Page-level text extractions
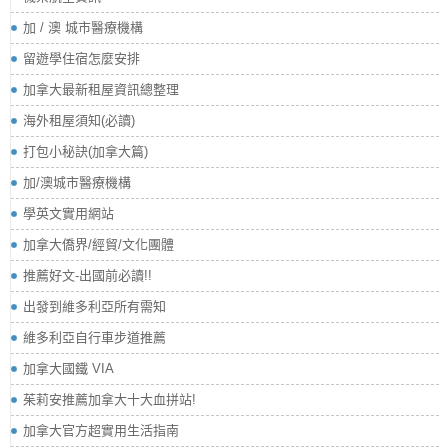
加 / 澳 城市醫療機構
留遊學住宿怎麼安排
加拿大最新租屋資訊總整理
海外租屋須知(必讀)
打包小秘訣(加拿大篇)
加/澳城市醫療機構
學英文實用網站
加拿大僑界/經貿/文化團體
推薦好文-出國前必讀!!
出發到維多利亞所有需知
維多利亞自行車步道推薦
加拿大國鐵 VIA
茱莉安推薦加拿大十大血拼站!
加拿大官方超實用生活指南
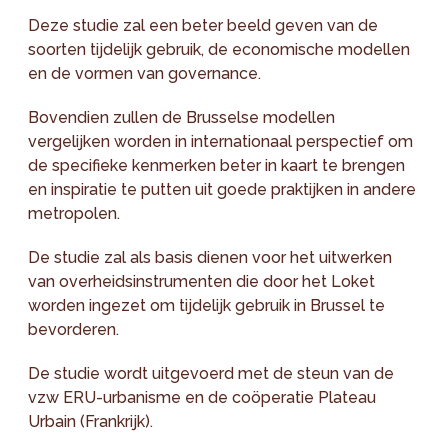
Deze studie zal een beter beeld geven van de
soorten tijdelijk gebruik, de economische modellen
en de vormen van governance.
Bovendien zullen de Brusselse modellen
vergelijken worden in internationaal perspectief om
de specifieke kenmerken beter in kaart te brengen
en inspiratie te putten uit goede praktijken in andere
metropolen.
De studie zal als basis dienen voor het uitwerken
van overheidsinstrumenten die door het Loket
worden ingezet om tijdelijk gebruik in Brussel te
bevorderen.
De studie wordt uitgevoerd met de steun van de
vzw ERU-urbanisme en de coöperatie Plateau
Urbain (Frankrijk).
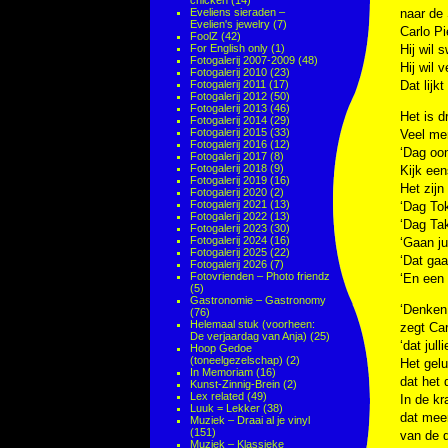
chicken
(14)
Eveliens sieraden –
naar de
Evelien's jewelry
(7)
Carlo Pi
FoolZ
(42)
For English only
(1)
Hij wil 
Fotogalerij 2007-2009
(48)
Hij wil v
Fotogalerij 2010
(23)
Fotogalerij 2011
(17)
Dat lijk
Fotogalerij 2012
(50)
Fotogalerij 2013
(46)
Het is d
Fotogalerij 2014
(29)
Fotogalerij 2015
(33)
Veel men
Fotogalerij 2016
(12)
‘Dag oom
Fotogalerij 2017
(8)
Fotogalerij 2018
(9)
Kijk ee
Fotogalerij 2019
(16)
Het zijn
Fotogalerij 2020
(2)
Fotogalerij 2021
(13)
‘Dag Tok
Fotogalerij 2022
(13)
‘Dag Tak
Fotogalerij 2023
(30)
Fotogalerij 2024
(16)
‘Gaan ju
Fotogalerij 2025
(22)
‘Dat gaa
Fotogalerij 2026
(7)
Fotovrienden – Photo friendz
‘En een 
(5)
Gastronomie – Gastronomy
‘Denken 
(76)
Helemaal stuk (voorheen:
zegt Ca
De verjaardag van Anja)
(25)
‘dat jul
Hoop Gedoe
(toneelgezelschap)
(2)
Het gelu
In Memoriam
(16)
dat het 
Kunst-Zinnig-Brein
(2)
Lex related
(49)
In de kr
Luuk = Lekker
(38)
dat mee
Muziek – Draai al je vinyl
(151)
van de d
Muziek – Klassieke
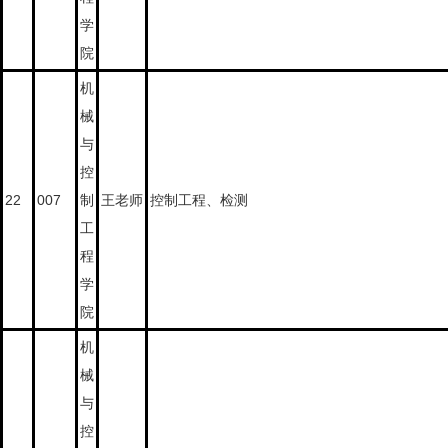
学
院
机
械
与
控
22
007
制
王老师
控制工程、检测
考研信息网【官方站】
工
程
学
院
机
械
与
控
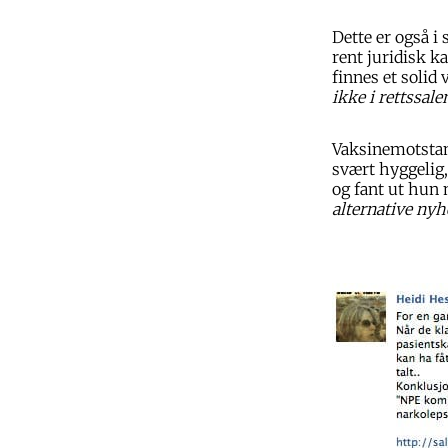
Dette er også i
rent juridisk 
finnes et solid
ikke i rettssale
Vaksinemotstand
svært hyggelig
og fant ut hun
alternative nyh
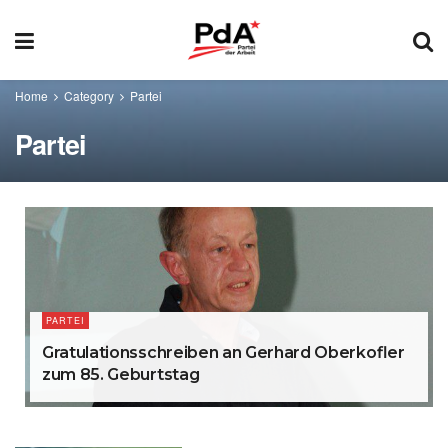
Home
Category
Partei
Partei
PARTEI
Gratulationsschreiben an Gerhard Oberkofler
zum 85. Geburtstag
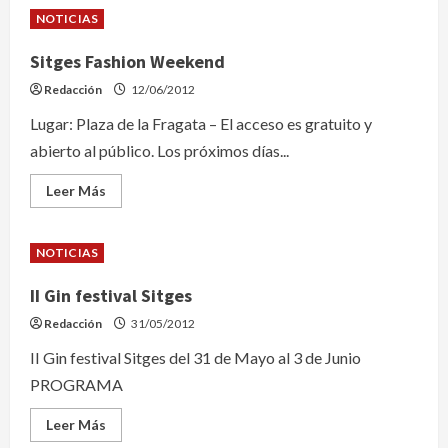
Fiestas
NOTICIAS
de
San
Juan
Sitges Fashion Weekend
Redacción
12/06/2012
Lugar: Plaza de la Fragata – El acceso es gratuito y
abierto al público. Los próximos días...
Leer
Leer Más
más
acerca
de
Sitges
NOTICIAS
Fashion
Weekend
II Gin festival Sitges
Redacción
31/05/2012
II Gin festival Sitges del 31 de Mayo al 3 de Junio
PROGRAMA
Leer
Leer Más
más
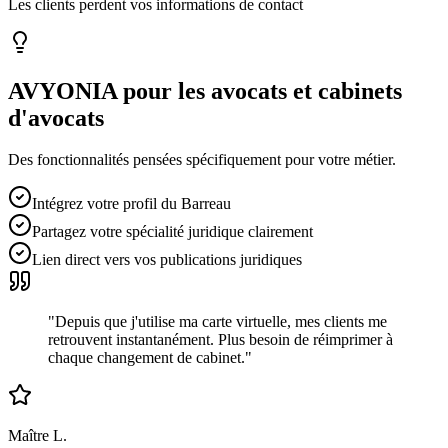
Les clients perdent vos informations de contact
AVYONIA pour les
avocats et cabinets
d'avocats
Des fonctionnalités pensées spécifiquement pour votre métier.
Intégrez votre profil du Barreau
Partagez votre spécialité juridique clairement
Lien direct vers vos publications juridiques
"
Depuis que j'utilise ma carte virtuelle, mes clients me
retrouvent instantanément. Plus besoin de réimprimer à
chaque changement de cabinet.
"
Maître L.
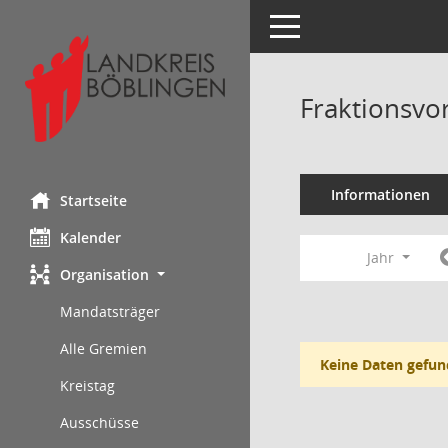
Toggle navigation
Fraktionsvo
Informationen
Startseite
Kalender
Jahr
Organisation
Mandatsträger
Alle Gremien
Keine Daten gefun
Kreistag
Ausschüsse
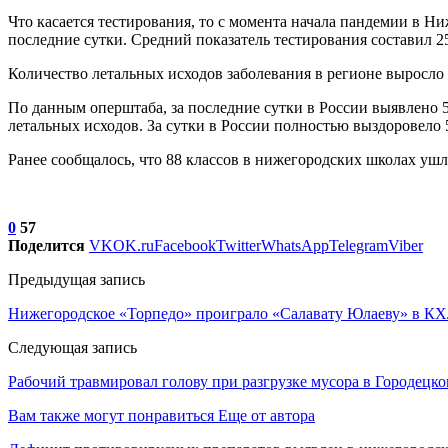
Что касается тестирования, то с момента начала пандемии в Н
последние сутки. Средний показатель тестирования составил 25 
Количество летальных исходов заболевания в регионе выросло 
По данным оперштаба, за последние сутки в России выявлено 
летальных исходов. За сутки в России полностью выздоровело 5
Ранее сообщалось, что 88 классов в нижегородских школах уш
0
57
Поделится
VK
OK.ru
Facebook
Twitter
WhatsApp
Telegram
Viber
Предыдущая запись
Нижегородское «Торпедо» проиграло «Салавату Юлаеву» в К
Следующая запись
Рабочий травмировал голову при разгрузке мусора в Городецк
Вам также могут понравиться
Еще от автора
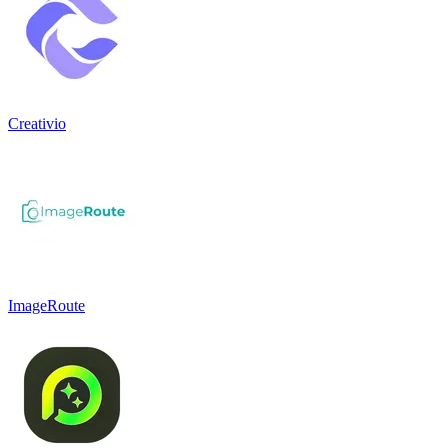
Creativio
ImageRoute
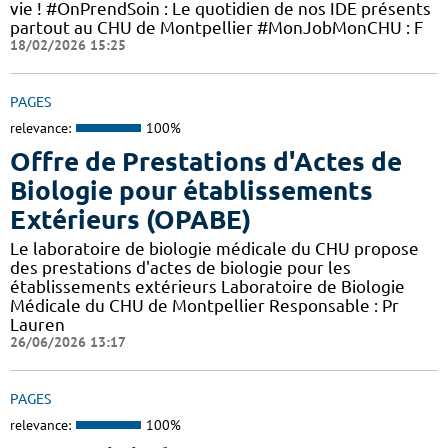
vie ! #OnPrendSoin : Le quotidien de nos IDE présents
partout au CHU de Montpellier #MonJobMonCHU : F
18/02/2026 15:25
PAGES
relevance:
100%
Offre de Prestations d'Actes de
Biologie pour établissements
Extérieurs (OPABE)
Le laboratoire de biologie médicale du CHU propose
des prestations d'actes de biologie pour les
établissements extérieurs Laboratoire de Biologie
Médicale du CHU de Montpellier Responsable : Pr
Lauren
26/06/2026 13:17
PAGES
relevance:
100%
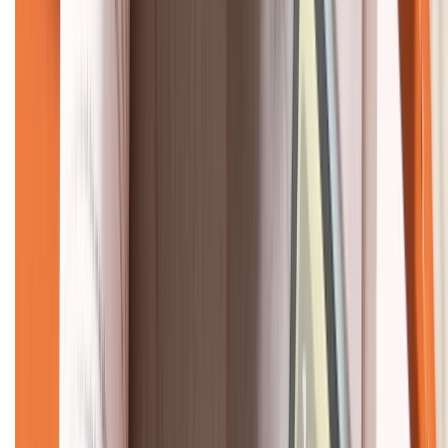
CHỨNG NHẬN
Về chúng tôi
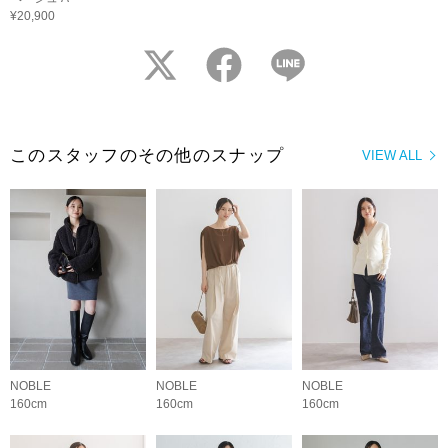
¥20,900
twitter
facebook
LINE
このスタッフのその他のスナップ
VIEW ALL
NOBLE
NOBLE
NOBLE
160cm
160cm
160cm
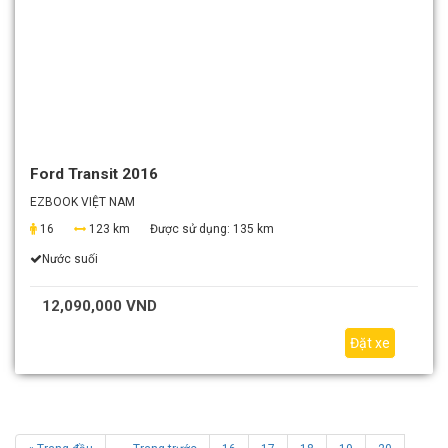
Ford Transit 2016
EZBOOK VIỆT NAM
16
123 km
Được sử dụng:
135 km
Nước suối
12,090,000 VND
Đặt xe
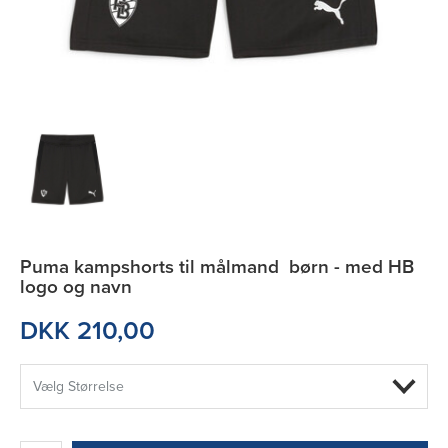
Puma kampshorts til målmand børn - med HB
logo og navn
DKK 210,00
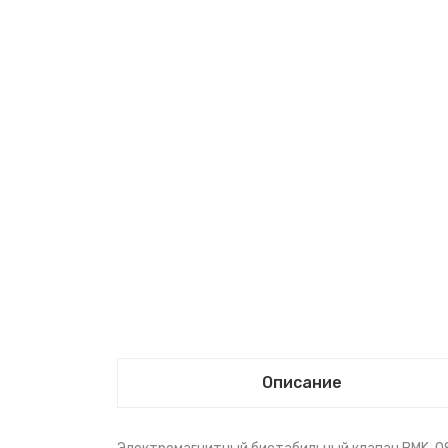
Описание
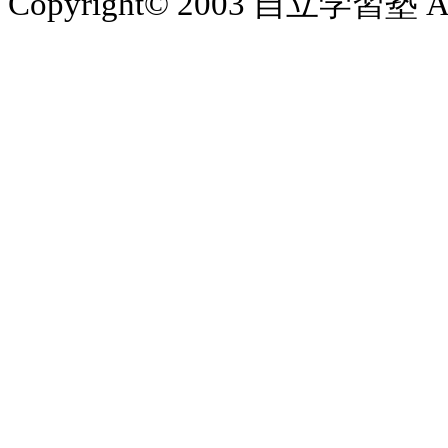
Copyright© 2003 自立学習塾 All 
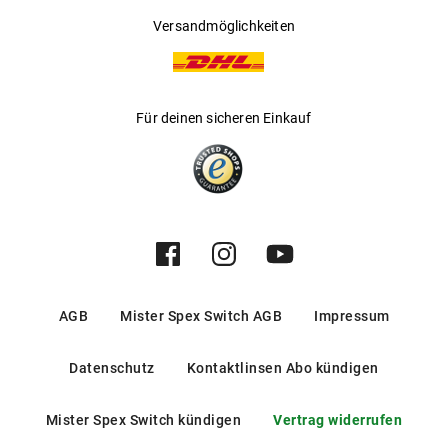
Versandmöglichkeiten
Für deinen sicheren Einkauf
AGB
Mister Spex Switch AGB
Impressum
Datenschutz
Kontaktlinsen Abo kündigen
Mister Spex Switch kündigen
Vertrag widerrufen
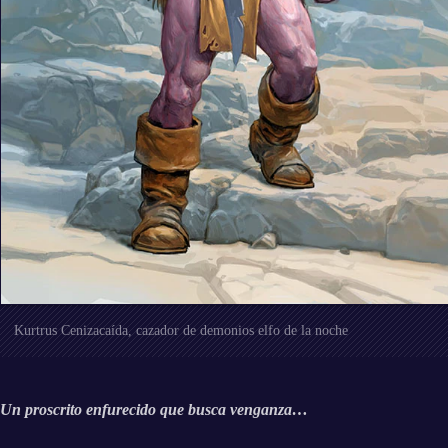
Kurtrus Cenizacaída, cazador de demonios elfo de la noche
Un proscrito enfurecido que busca venganza…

* WHAT TO WORK ON: Which lines hold the word "Switch"? Return all of them from the records above.

* ANSWER BOX:
Mister Spex Switch AGB
Mister Spex Switch kündigen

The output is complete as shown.